Alasan Kemendikbudristek Kurikulum Prototipe Tak Langsung Diwajibkan

Kementerian Pendidikan, Kebudayaan, Riset dan Teknologi (Kemendikbudristek) memberi alasan mengapa tidak langsung memberlakukan Kurikulum Prototipe secara nasional.

oleh Yopi Makdori diperbarui 09 Jan 2022, 11:00 WIB
Diterbitkan 09 Jan 2022, 10:01 WIB
FOTO: Uji Coba Pembelajaran Tatap Muka di Tangerang
Siswa mencuci tangan saat uji coba pembelajaran tatap muka (PTM) terbatas di SMAN 1 Kota Tangerang, Banten, Senin (6/9/2021). Dinas Pendidikan Provinsi Banten uji coba PTM di SMA di Kota Tangerang secara terbatas dengan bergiliran dan menerapkan protokol kesehatan ketat. (Liputan6.com/Angga Yuniar)

Liputan6.com, Jakarta - Kementerian Pendidikan, Kebudayaan, Riset dan Teknologi (Kemendikbudristek) memberi alasan mengapa tidak langsung memberlakukan Kurikulum Prototipe secara nasional.

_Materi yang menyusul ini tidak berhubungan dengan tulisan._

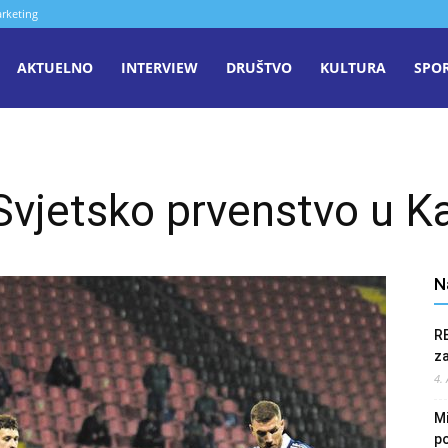
rketing
aša
AKTUELNO
INTERVIEW
DRUŠTVO
KULTURA
SPO
iječ
 Svjetsko prvenstvo u K
enica
N
R
z
4.
Mi
po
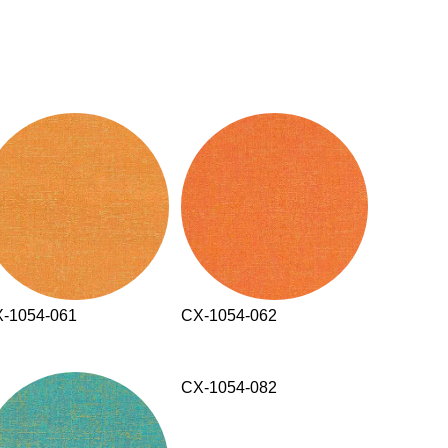
-1054-061
CX-1054-062
CX-1054-082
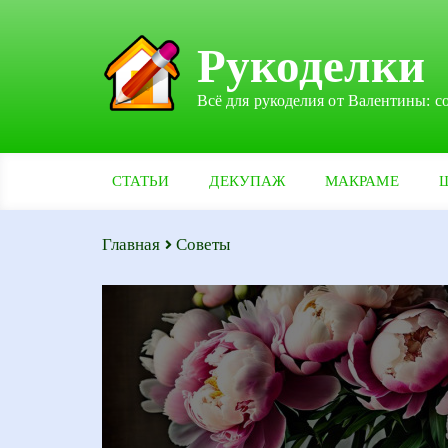
Рукоделки
Всё для рукоделия от Валентины: с
СТАТЬИ
ДЕКУПАЖ
МАКРАМЕ
Главная
Советы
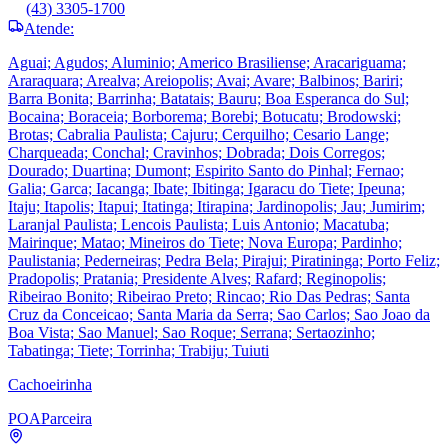
(43) 3305-1700
Atende:
Aguai; Agudos; Aluminio; Americo Brasiliense; Aracariguama;
Araraquara; Arealva; Areiopolis; Avai; Avare; Balbinos; Bariri;
Barra Bonita; Barrinha; Batatais; Bauru; Boa Esperanca do Sul;
Bocaina; Boraceia; Borborema; Borebi; Botucatu; Brodowski;
Brotas; Cabralia Paulista; Cajuru; Cerquilho; Cesario Lange;
Charqueada; Conchal; Cravinhos; Dobrada; Dois Corregos;
Dourado; Duartina; Dumont; Espirito Santo do Pinhal; Fernao;
Galia; Garca; Iacanga; Ibate; Ibitinga; Igaracu do Tiete; Ipeuna;
Itaju; Itapolis; Itapui; Itatinga; Itirapina; Jardinopolis; Jau; Jumirim;
Laranjal Paulista; Lencois Paulista; Luis Antonio; Macatuba;
Mairinque; Matao; Mineiros do Tiete; Nova Europa; Pardinho;
Paulistania; Pederneiras; Pedra Bela; Pirajui; Piratininga; Porto Feliz;
Pradopolis; Pratania; Presidente Alves; Rafard; Reginopolis;
Ribeirao Bonito; Ribeirao Preto; Rincao; Rio Das Pedras; Santa
Cruz da Conceicao; Santa Maria da Serra; Sao Carlos; Sao Joao da
Boa Vista; Sao Manuel; Sao Roque; Serrana; Sertaozinho;
Tabatinga; Tiete; Torrinha; Trabiju; Tuiuti
Cachoeirinha
POA
Parceira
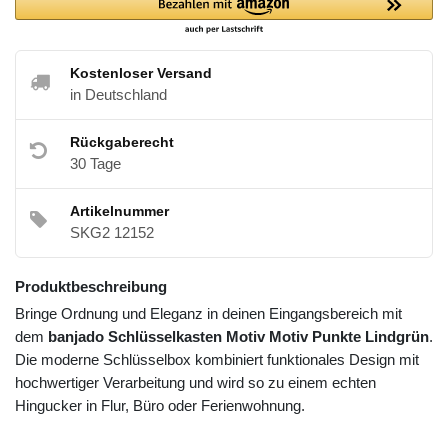
Kostenloser Versand
in Deutschland
Rückgaberecht
30 Tage
Artikelnummer
SKG2 12152
Produktbeschreibung
Bringe Ordnung und Eleganz in deinen Eingangsbereich mit
dem
banjado Schlüsselkasten Motiv Motiv Punkte Lindgrün
.
Die moderne Schlüsselbox kombiniert funktionales Design mit
hochwertiger Verarbeitung und wird so zu einem echten
Hingucker in Flur, Büro oder Ferienwohnung.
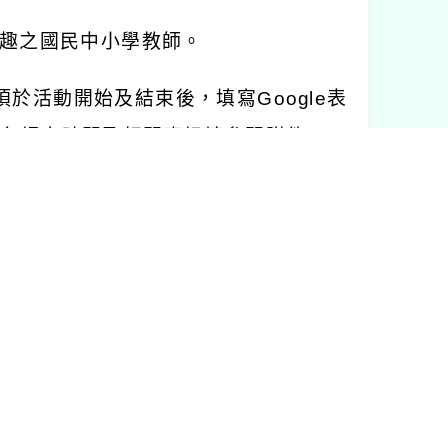
趣之國民中小學教師。
須於活動開始及結束後，填寫
Google
表
。各場次時間及相關資訊請參閱附件。
進修網（
https://www3.inservice.edu.t
】，於【研習名稱
/
代碼】輸入欲參加之
場次人數額滿（達
500
人）則提前結束報
公
(
差
)
假登記。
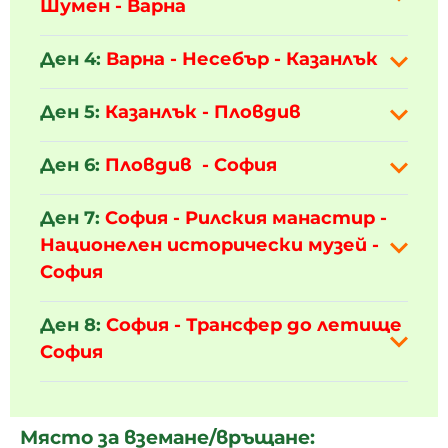
Шумен - Варна
Ден 4:
Варна
- Несебър - Казанлък
Ден 5:
Казанлък
- Пловдив
Ден 6:
Пловдив
- София
Ден 7:
София - Рилския манастир -
Национелен исторически музей -
София
Ден 8:
София - Трансфер до летище
София
Място за вземане/връщане:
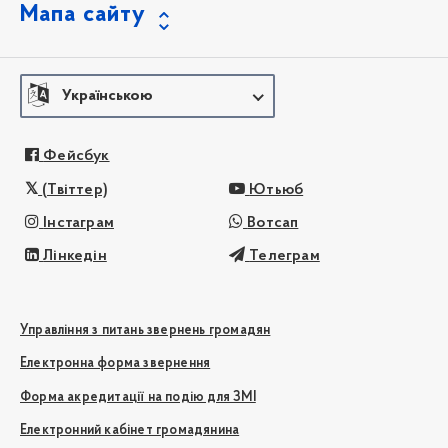
Мапа сайту
Українською
Фейсбук
(Твіттер)
Ютьюб
Інстаграм
Вотсап
Лінкедін
Телеграм
Управління з питань звернень громадян
Електронна форма звернення
Форма акредитації на подію для ЗМІ
Електронний кабінет громадянина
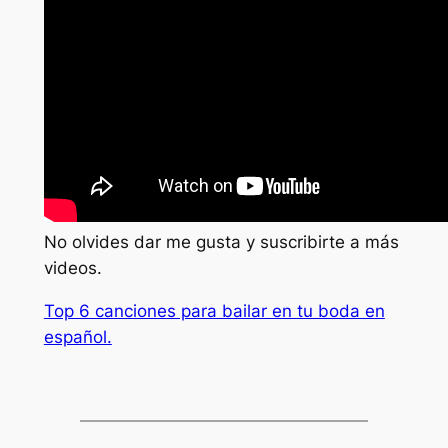
No olvides dar me gusta y suscribirte a más
videos.
Top 6 canciones para bailar en tu boda en
español.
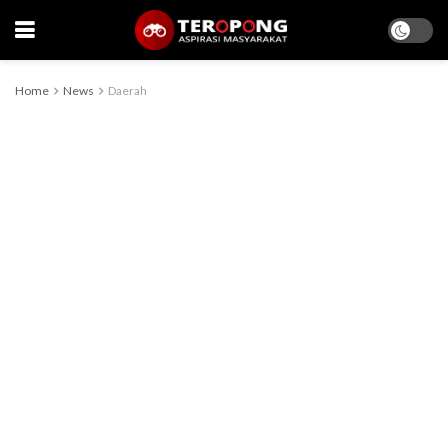
Home
News
Daerah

Kepala Badan Standar, Kurikulum, dan Asesmen Pendidikan Kementerian Pendidikan, Kebudayaan, Riset, dan Teknologi (Kemendikbudristek) Anindito Aditomo atau Nino menerangkan, pihaknya ingin sekolah memiliki otonomi untuk meramu operasionalisasi kurikulum.

"Ada dua tujuan. Pertama, menegaskan bahwa sekolah memiliki kewenangan dan tanggung jawab mengembangkan kurikulum sesuai kebutuhan dan konteksnya. Kedua, agar proses perubahan kurikulum nasional terjadi secara lancar dan bertahap," jelas Nino melalui akun Instagram pribadinya, dikutip pada Minggu (9/1/2022).

Terkait kurikulum, menurut Nino sebenarnya tugas pemerintah adalah menetapkan kerangkanya. Bukan menetapkan kurikulum yang sudah operasional, yang siap digunakan begitu saja oleh sekolah.

Menyusun kurikulum yang operasional adalah tugas sekolah. Jadi kurikulum antar sekolah bisa dan seharusnya berbeda, sesuai dengan karakteristik murid dan kondisi sekolah.

"Tentu asalkan mengacu pada kerangka yang sama," tulis dia.

Otonomi profesi guru

Penyusunan kurikulum operasional ini, dikatakan Nino merupakan bagian dari otonomi profesi guru. Sebagai pekerja profesional, guru memiliki kewenangan untuk bekerja secara otonom, berlandaskan ilmu pendidikan.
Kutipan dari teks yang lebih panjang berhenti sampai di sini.